Work item:
Transcribe all the entries word for word, skipping the pictures.
□ □ □ □
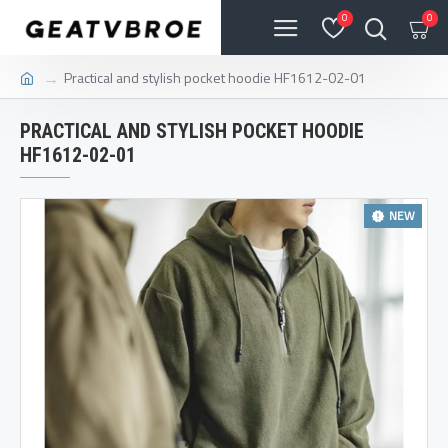
0
0
Practical and stylish pocket hoodie HF1612-02-01
PRACTICAL AND STYLISH POCKET HOODIE
HF1612-02-01
NEW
□ □ □ □
Solution to this problem:
0
0
Practical and stylish pocket hoodie HF1612-02-01
PRACTICAL AND STYLISH POCKET HOODIE
HF1612-02-01
NEW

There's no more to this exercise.